Republicans who still look to Bill Kristol for political advice will find his case that “yes” is “The Right Vote” over at The Weekly Standard today. Ignore those melting phone lines, Kristol urges congressfolk: despite what your constituents are telling you, “no” on the Authorization for Use of Military Force (AUMF) in Syria is actually “the risky vote.”
If Republicans refuse authorization, Kristol argues, “the GOP can be blamed for whatever goes wrong in Syria, and elsewhere in the Middle East, over the next months and years. And plenty will go wrong.” If they don’t want the Middle East mess hung around their necks, he says, then Republican lawmakers should vote for bombing Syria—and “consider moving an authorization for the use of force against the Iranian nuclear weapons program.” See, that’s how you minimize your political risk. With double the bombing, what could possibly go wrong?

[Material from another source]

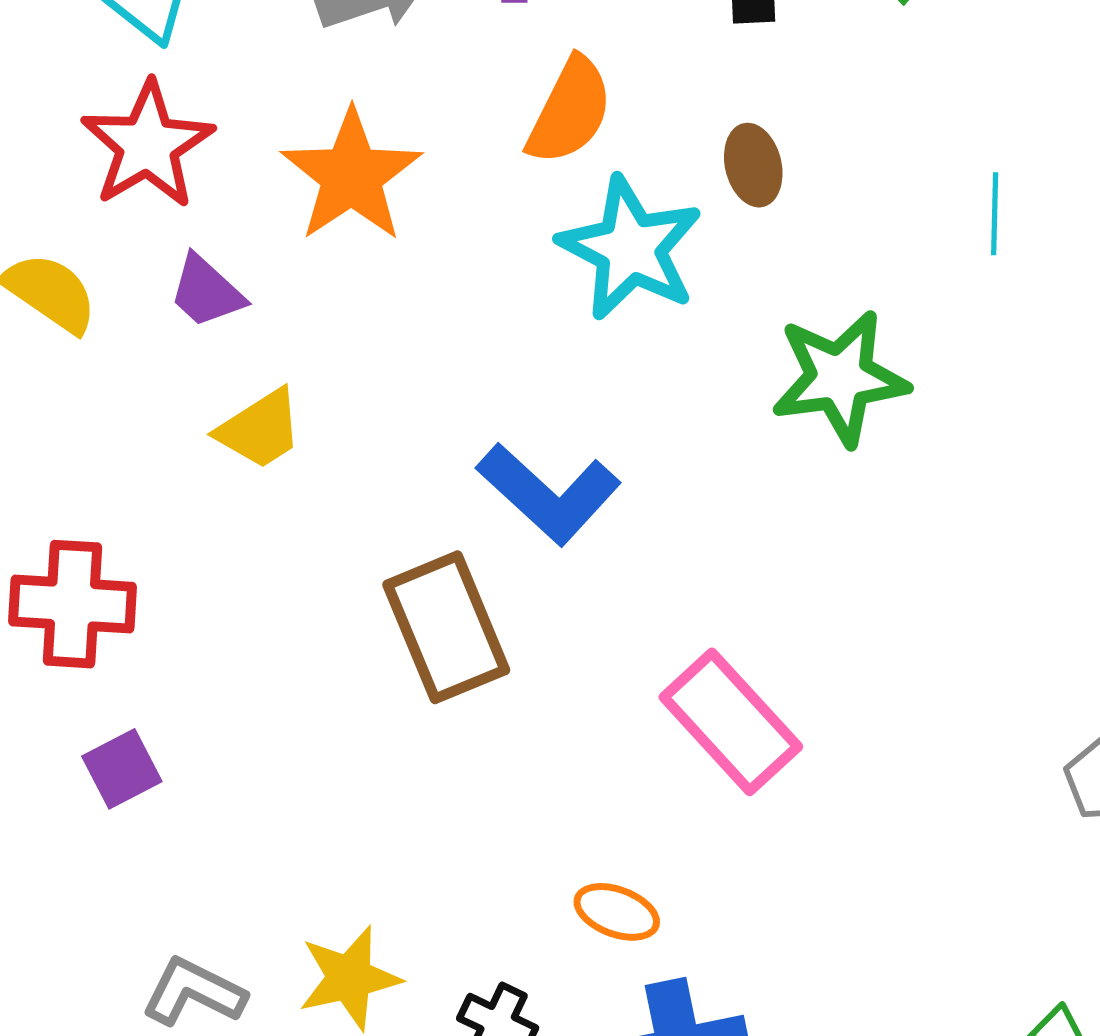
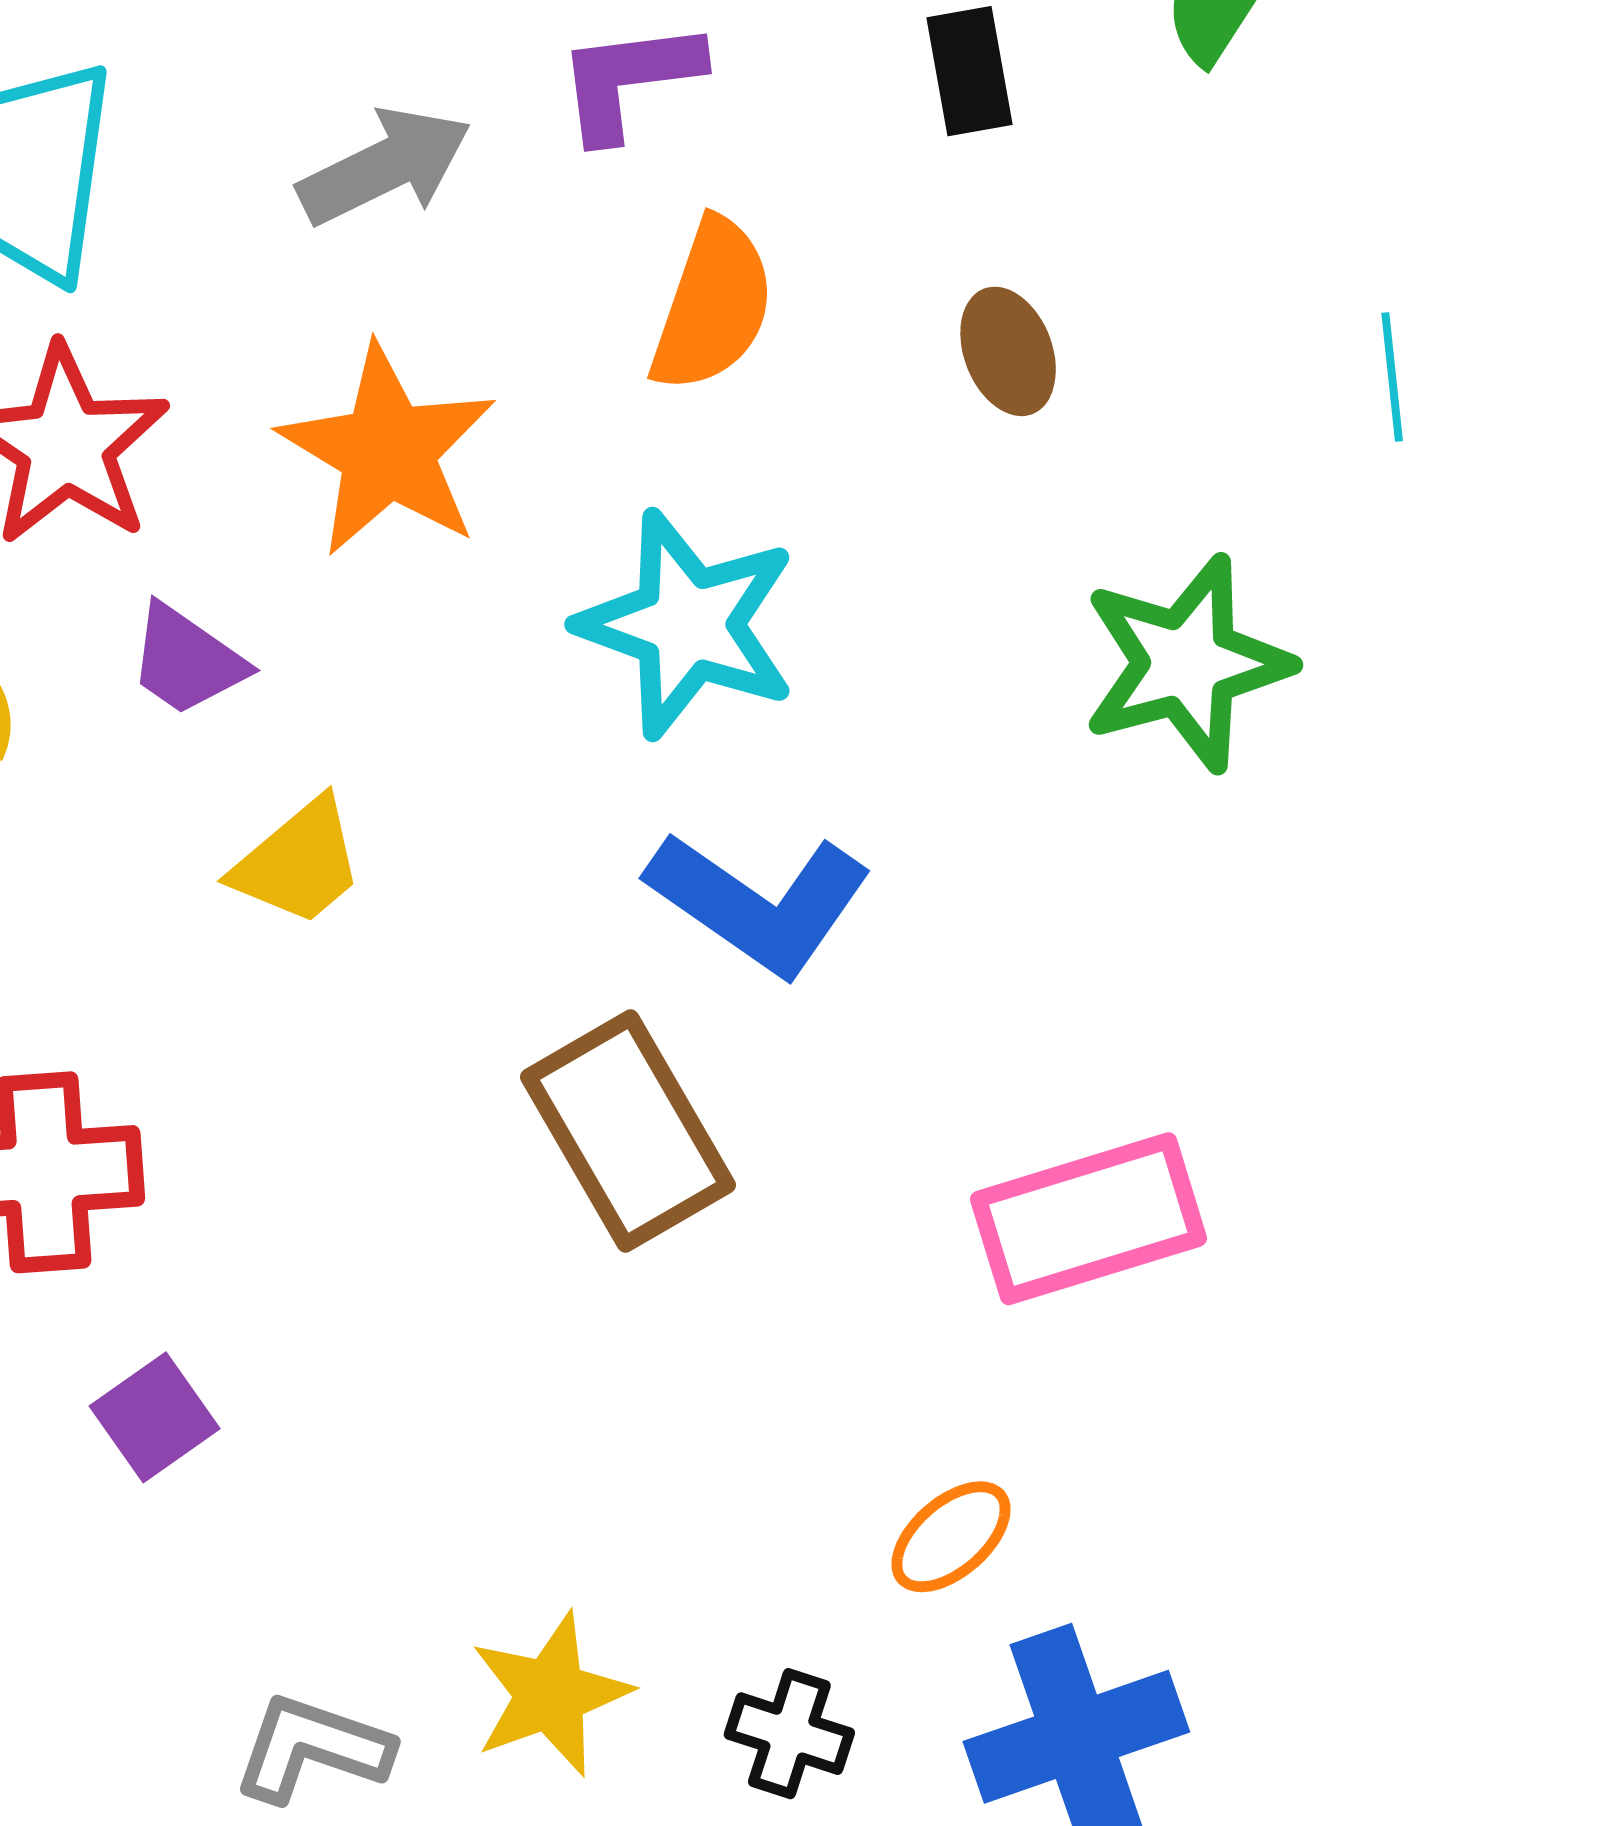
cyan star: (630, 248) -> (688, 624), moved
pink rectangle: (731, 722) -> (1088, 1219), turned -57
orange ellipse: (617, 912) -> (951, 1537), turned -54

It’s not the most persuasive bit of political analysis I’ve ever read. But, disturbingly, Kristol’s on to something in this paragraph:
A Yes vote is in fact the easy vote. It’s actually close to risk‐free. After all, it’s President Obama who is seeking the authorization to use force and who will order and preside over the use of force. It’s fundamentally his policy. Lots of Democrats voted in 2002 to authorize the Iraq war. When that war ran into trouble, it was President Bush and Republicans who paid the price. If the Syria effort goes badly, the public will blame President Obama.… If it goes well, Republicans can take credit for pushing him to act decisively, and for casting a tough vote supporting him when he asked for authorization to act.
There’s genuine insight there into the way we war now, and how Congress shirks its constitutional responsibilities. Domestically, as David Schoenbrod has observed, broad delegations of power allow Congress “to kiss both sides of the apple,” taking credit for the benefits of the legislation they pass and railing against whatever costs the executive branch imposes.
Congress plays the same “shell game” abroad. Where possible, modern Congresses have preferred to punt to the president and reserve their right to criticize him should military action go badly—to be for the war before they were against it, or vice versa, depending on which way the political winds blow. That’s how it worked in Vietnam and in Iraq—and that’s the danger with the Senate’s loosely crafted Syria AUMF. The provisions that purport to limit presidential action are too weak to stick, but if we get a wider, bloodier war, they’ll allow legislators to say: “That is not what I meant at all.” It’s TARP with Tomahawks.
Still, there’s always the risk that the marks will see through the shell game. And at this point, Congress seems unconvinced that a “yes” vote is “close to risk free.”